= EXERCISE DIRECTIONS =
After removing every image, reproduce the data exactly as it appears.

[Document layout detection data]
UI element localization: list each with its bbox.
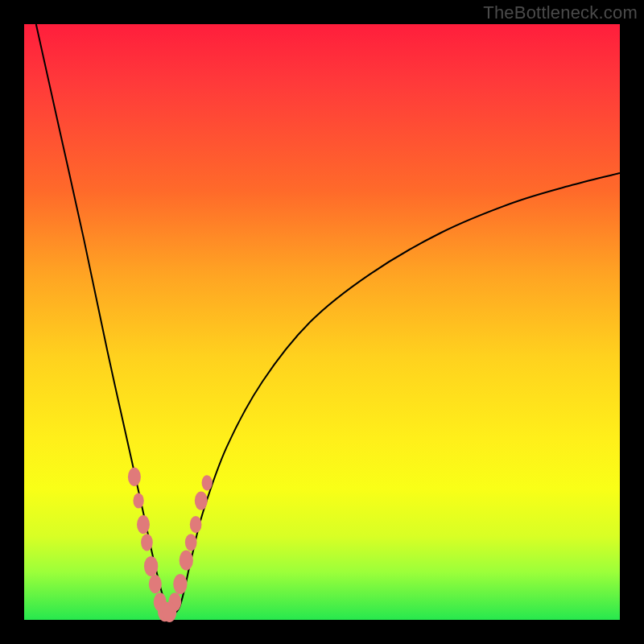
bead-left-4 — [144, 556, 158, 576]
plot-area — [24, 24, 620, 620]
bead-trough-1 — [163, 602, 176, 622]
bead-left-2 — [137, 515, 150, 534]
watermark-label: TheBottleneck.com — [483, 2, 638, 23]
beads-group — [128, 468, 213, 622]
curve-group — [36, 24, 620, 613]
bottleneck-curve — [36, 24, 620, 613]
bead-right-5 — [195, 491, 208, 510]
bead-right-1 — [173, 574, 187, 594]
chart-frame: TheBottleneck.com — [0, 0, 644, 644]
bead-left-0 — [128, 468, 141, 486]
bead-left-5 — [149, 575, 162, 593]
bead-right-4 — [190, 516, 202, 533]
bead-right-6 — [202, 475, 213, 490]
bead-right-3 — [185, 534, 197, 551]
bead-left-3 — [141, 534, 153, 551]
bottleneck-curve-svg — [24, 24, 620, 620]
bead-right-2 — [180, 550, 193, 570]
bead-left-1 — [133, 493, 143, 508]
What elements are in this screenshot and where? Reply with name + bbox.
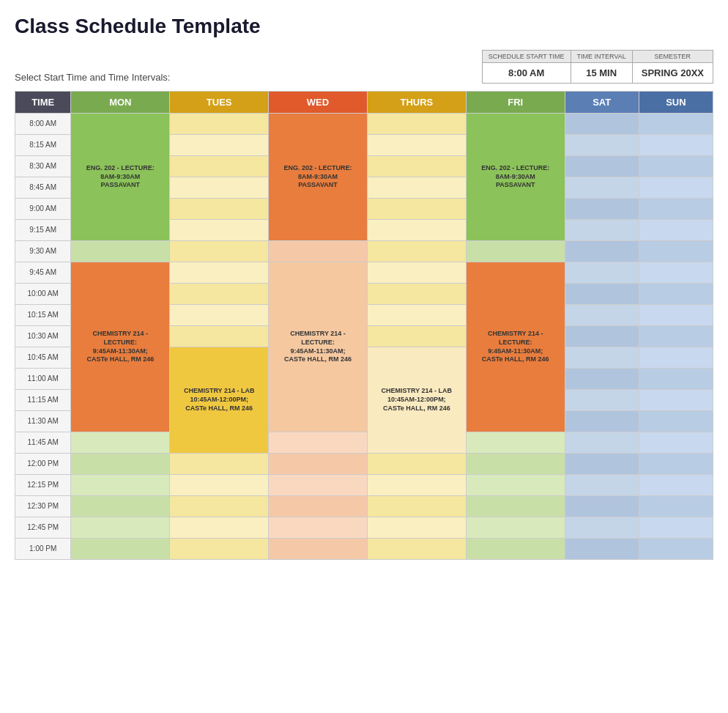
cell-sat-16: [565, 454, 639, 475]
cell-thurs-3: [367, 177, 466, 199]
cell-tues-4: [170, 199, 269, 220]
cell-sat-11: [565, 347, 639, 369]
cell-sat-17: [565, 475, 639, 496]
cell-sat-15: [565, 432, 639, 454]
table-row: 9:45 AMCHEMISTRY 214 - LECTURE: 9:45AM-1…: [15, 262, 713, 284]
cell-sun-11: [639, 347, 713, 369]
time-label: 12:00 PM: [15, 454, 71, 475]
time-label: 8:45 AM: [15, 177, 71, 199]
cell-sat-20: [565, 539, 639, 560]
cell-sat-13: [565, 390, 639, 411]
semester-value[interactable]: SPRING 20XX: [632, 63, 713, 84]
col-header-tues: TUES: [170, 92, 269, 114]
time-label: 11:00 AM: [15, 369, 71, 390]
cell-mon-17: [71, 475, 170, 496]
cell-tues-10: [170, 326, 269, 347]
time-label: 9:00 AM: [15, 199, 71, 220]
cell-sat-3: [565, 177, 639, 199]
cell-mon-20: [71, 539, 170, 560]
cell-sun-15: [639, 432, 713, 454]
cell-tues-9: [170, 305, 269, 326]
cell-sun-8: [639, 284, 713, 305]
time-label: 10:45 AM: [15, 347, 71, 369]
cell-tues-19: [170, 517, 269, 539]
cell-thurs-1: [367, 135, 466, 156]
cell-wed-19: [269, 517, 368, 539]
cell-thurs-5: [367, 220, 466, 241]
cell-wed-6: [269, 241, 368, 262]
cell-mon-7: CHEMISTRY 214 - LECTURE: 9:45AM-11:30AM;…: [71, 262, 170, 432]
cell-sat-1: [565, 135, 639, 156]
time-label: 10:00 AM: [15, 284, 71, 305]
table-row: 9:30 AM: [15, 241, 713, 262]
cell-wed-0: ENG. 202 - LECTURE: 8AM-9:30AM PASSAVANT: [269, 114, 368, 241]
cell-wed-7: CHEMISTRY 214 - LECTURE: 9:45AM-11:30AM;…: [269, 262, 368, 432]
cell-sun-12: [639, 369, 713, 390]
cell-sun-14: [639, 411, 713, 432]
cell-fri-20: [466, 539, 565, 560]
time-label: 9:15 AM: [15, 220, 71, 241]
time-label: 12:30 PM: [15, 496, 71, 517]
cell-tues-5: [170, 220, 269, 241]
select-label: Select Start Time and Time Intervals:: [15, 72, 170, 83]
cell-sun-6: [639, 241, 713, 262]
cell-thurs-0: [367, 114, 466, 135]
cell-fri-0: ENG. 202 - LECTURE: 8AM-9:30AM PASSAVANT: [466, 114, 565, 241]
table-row: 12:45 PM: [15, 517, 713, 539]
col-header-start-time: SCHEDULE START TIME: [482, 51, 571, 63]
time-interval-value[interactable]: 15 MIN: [571, 63, 632, 84]
cell-sun-1: [639, 135, 713, 156]
cell-thurs-4: [367, 199, 466, 220]
cell-fri-19: [466, 517, 565, 539]
cell-sat-4: [565, 199, 639, 220]
cell-sun-2: [639, 156, 713, 177]
time-label: 1:00 PM: [15, 539, 71, 560]
table-row: 12:30 PM: [15, 496, 713, 517]
col-header-time: TIME: [15, 92, 71, 114]
table-row: 1:00 PM: [15, 539, 713, 560]
cell-wed-17: [269, 475, 368, 496]
table-row: 8:00 AMENG. 202 - LECTURE: 8AM-9:30AM PA…: [15, 114, 713, 135]
cell-sun-9: [639, 305, 713, 326]
cell-wed-20: [269, 539, 368, 560]
cell-thurs-17: [367, 475, 466, 496]
cell-tues-3: [170, 177, 269, 199]
page-title: Class Schedule Template: [15, 15, 713, 38]
cell-thurs-19: [367, 517, 466, 539]
time-label: 8:30 AM: [15, 156, 71, 177]
control-settings-table: SCHEDULE START TIME TIME INTERVAL SEMEST…: [482, 50, 713, 84]
time-label: 10:15 AM: [15, 305, 71, 326]
cell-thurs-6: [367, 241, 466, 262]
cell-sat-10: [565, 326, 639, 347]
cell-tues-20: [170, 539, 269, 560]
cell-thurs-8: [367, 284, 466, 305]
time-label: 11:30 AM: [15, 411, 71, 432]
cell-thurs-7: [367, 262, 466, 284]
col-header-interval: TIME INTERVAL: [571, 51, 632, 63]
cell-sun-13: [639, 390, 713, 411]
time-label: 8:15 AM: [15, 135, 71, 156]
cell-tues-7: [170, 262, 269, 284]
cell-sat-9: [565, 305, 639, 326]
cell-sat-7: [565, 262, 639, 284]
cell-mon-16: [71, 454, 170, 475]
cell-fri-17: [466, 475, 565, 496]
cell-sat-14: [565, 411, 639, 432]
cell-fri-18: [466, 496, 565, 517]
cell-sat-8: [565, 284, 639, 305]
table-row: 12:15 PM: [15, 475, 713, 496]
cell-sun-17: [639, 475, 713, 496]
cell-thurs-10: [367, 326, 466, 347]
cell-wed-16: [269, 454, 368, 475]
cell-fri-16: [466, 454, 565, 475]
start-time-value[interactable]: 8:00 AM: [482, 63, 571, 84]
time-label: 8:00 AM: [15, 114, 71, 135]
col-header-wed: WED: [269, 92, 368, 114]
col-header-mon: MON: [71, 92, 170, 114]
cell-tues-6: [170, 241, 269, 262]
col-header-fri: FRI: [466, 92, 565, 114]
cell-sun-16: [639, 454, 713, 475]
cell-fri-7: CHEMISTRY 214 - LECTURE: 9:45AM-11:30AM;…: [466, 262, 565, 432]
cell-sat-12: [565, 369, 639, 390]
col-header-thurs: THURS: [367, 92, 466, 114]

= WRITTEN SOLUTION =
UI element localization: list each with its bbox.
bead-left-4 — [144, 556, 158, 576]
plot-area — [24, 24, 620, 620]
bead-trough-1 — [163, 602, 176, 622]
bead-left-2 — [137, 515, 150, 534]
watermark-label: TheBottleneck.com — [483, 2, 638, 23]
beads-group — [128, 468, 213, 622]
curve-group — [36, 24, 620, 613]
bottleneck-curve — [36, 24, 620, 613]
bead-right-5 — [195, 491, 208, 510]
bead-right-1 — [173, 574, 187, 594]
chart-frame: TheBottleneck.com — [0, 0, 644, 644]
bead-left-0 — [128, 468, 141, 486]
bead-left-5 — [149, 575, 162, 593]
bead-right-4 — [190, 516, 202, 533]
bead-right-6 — [202, 475, 213, 490]
bead-right-3 — [185, 534, 197, 551]
bead-left-3 — [141, 534, 153, 551]
bottleneck-curve-svg — [24, 24, 620, 620]
bead-right-2 — [180, 550, 193, 570]
bead-left-1 — [133, 493, 143, 508]
What elements are in this screenshot and where? Reply with name + bbox.
cell-sat-16: [565, 454, 639, 475]
cell-thurs-3: [367, 177, 466, 199]
cell-tues-4: [170, 199, 269, 220]
cell-sat-11: [565, 347, 639, 369]
cell-sat-17: [565, 475, 639, 496]
cell-sat-15: [565, 432, 639, 454]
table-row: 9:45 AMCHEMISTRY 214 - LECTURE: 9:45AM-1…: [15, 262, 713, 284]
cell-sun-11: [639, 347, 713, 369]
time-label: 12:00 PM: [15, 454, 71, 475]
time-label: 8:45 AM: [15, 177, 71, 199]
cell-sat-20: [565, 539, 639, 560]
cell-sat-13: [565, 390, 639, 411]
semester-value[interactable]: SPRING 20XX: [632, 63, 713, 84]
col-header-tues: TUES: [170, 92, 269, 114]
time-label: 11:00 AM: [15, 369, 71, 390]
cell-mon-17: [71, 475, 170, 496]
cell-tues-10: [170, 326, 269, 347]
time-label: 9:00 AM: [15, 199, 71, 220]
cell-sat-3: [565, 177, 639, 199]
cell-mon-20: [71, 539, 170, 560]
cell-sun-15: [639, 432, 713, 454]
cell-tues-9: [170, 305, 269, 326]
cell-sun-8: [639, 284, 713, 305]
time-label: 10:45 AM: [15, 347, 71, 369]
cell-tues-19: [170, 517, 269, 539]
cell-thurs-1: [367, 135, 466, 156]
cell-wed-19: [269, 517, 368, 539]
cell-thurs-5: [367, 220, 466, 241]
cell-wed-6: [269, 241, 368, 262]
cell-mon-7: CHEMISTRY 214 - LECTURE: 9:45AM-11:30AM;…: [71, 262, 170, 432]
cell-sat-1: [565, 135, 639, 156]
time-label: 10:00 AM: [15, 284, 71, 305]
table-row: 9:30 AM: [15, 241, 713, 262]
cell-wed-0: ENG. 202 - LECTURE: 8AM-9:30AM PASSAVANT: [269, 114, 368, 241]
cell-wed-7: CHEMISTRY 214 - LECTURE: 9:45AM-11:30AM;…: [269, 262, 368, 432]
cell-sun-12: [639, 369, 713, 390]
cell-sun-14: [639, 411, 713, 432]
cell-fri-20: [466, 539, 565, 560]
time-label: 9:15 AM: [15, 220, 71, 241]
time-label: 12:30 PM: [15, 496, 71, 517]
cell-tues-5: [170, 220, 269, 241]
select-label: Select Start Time and Time Intervals:: [15, 72, 170, 83]
cell-sun-6: [639, 241, 713, 262]
cell-thurs-0: [367, 114, 466, 135]
cell-fri-0: ENG. 202 - LECTURE: 8AM-9:30AM PASSAVANT: [466, 114, 565, 241]
table-row: 12:45 PM: [15, 517, 713, 539]
col-header-start-time: SCHEDULE START TIME: [482, 51, 571, 63]
time-interval-value[interactable]: 15 MIN: [571, 63, 632, 84]
cell-sun-1: [639, 135, 713, 156]
cell-thurs-4: [367, 199, 466, 220]
cell-fri-19: [466, 517, 565, 539]
cell-sat-4: [565, 199, 639, 220]
cell-sun-2: [639, 156, 713, 177]
time-label: 1:00 PM: [15, 539, 71, 560]
table-row: 12:30 PM: [15, 496, 713, 517]
col-header-time: TIME: [15, 92, 71, 114]
table-row: 1:00 PM: [15, 539, 713, 560]
cell-wed-17: [269, 475, 368, 496]
table-row: 8:00 AMENG. 202 - LECTURE: 8AM-9:30AM PA…: [15, 114, 713, 135]
cell-sun-9: [639, 305, 713, 326]
cell-wed-20: [269, 539, 368, 560]
cell-thurs-17: [367, 475, 466, 496]
cell-tues-3: [170, 177, 269, 199]
page-title: Class Schedule Template: [15, 15, 713, 38]
cell-thurs-19: [367, 517, 466, 539]
time-label: 8:30 AM: [15, 156, 71, 177]
control-settings-table: SCHEDULE START TIME TIME INTERVAL SEMEST…: [482, 50, 713, 84]
time-label: 10:15 AM: [15, 305, 71, 326]
cell-thurs-6: [367, 241, 466, 262]
cell-sat-10: [565, 326, 639, 347]
cell-tues-20: [170, 539, 269, 560]
cell-thurs-8: [367, 284, 466, 305]
time-label: 11:30 AM: [15, 411, 71, 432]
cell-thurs-7: [367, 262, 466, 284]
col-header-interval: TIME INTERVAL: [571, 51, 632, 63]
cell-sun-13: [639, 390, 713, 411]
time-label: 8:15 AM: [15, 135, 71, 156]
cell-tues-7: [170, 262, 269, 284]
cell-sat-9: [565, 305, 639, 326]
cell-sat-7: [565, 262, 639, 284]
cell-mon-16: [71, 454, 170, 475]
cell-fri-17: [466, 475, 565, 496]
cell-sat-14: [565, 411, 639, 432]
cell-fri-18: [466, 496, 565, 517]
cell-sat-8: [565, 284, 639, 305]
table-row: 12:15 PM: [15, 475, 713, 496]
cell-sun-17: [639, 475, 713, 496]
cell-thurs-10: [367, 326, 466, 347]
cell-wed-16: [269, 454, 368, 475]
cell-fri-16: [466, 454, 565, 475]
start-time-value[interactable]: 8:00 AM: [482, 63, 571, 84]
time-label: 8:00 AM: [15, 114, 71, 135]
col-header-wed: WED: [269, 92, 368, 114]
col-header-mon: MON: [71, 92, 170, 114]
cell-tues-6: [170, 241, 269, 262]
col-header-fri: FRI: [466, 92, 565, 114]
cell-sun-16: [639, 454, 713, 475]
cell-fri-7: CHEMISTRY 214 - LECTURE: 9:45AM-11:30AM;…: [466, 262, 565, 432]
cell-sat-12: [565, 369, 639, 390]
col-header-thurs: THURS: [367, 92, 466, 114]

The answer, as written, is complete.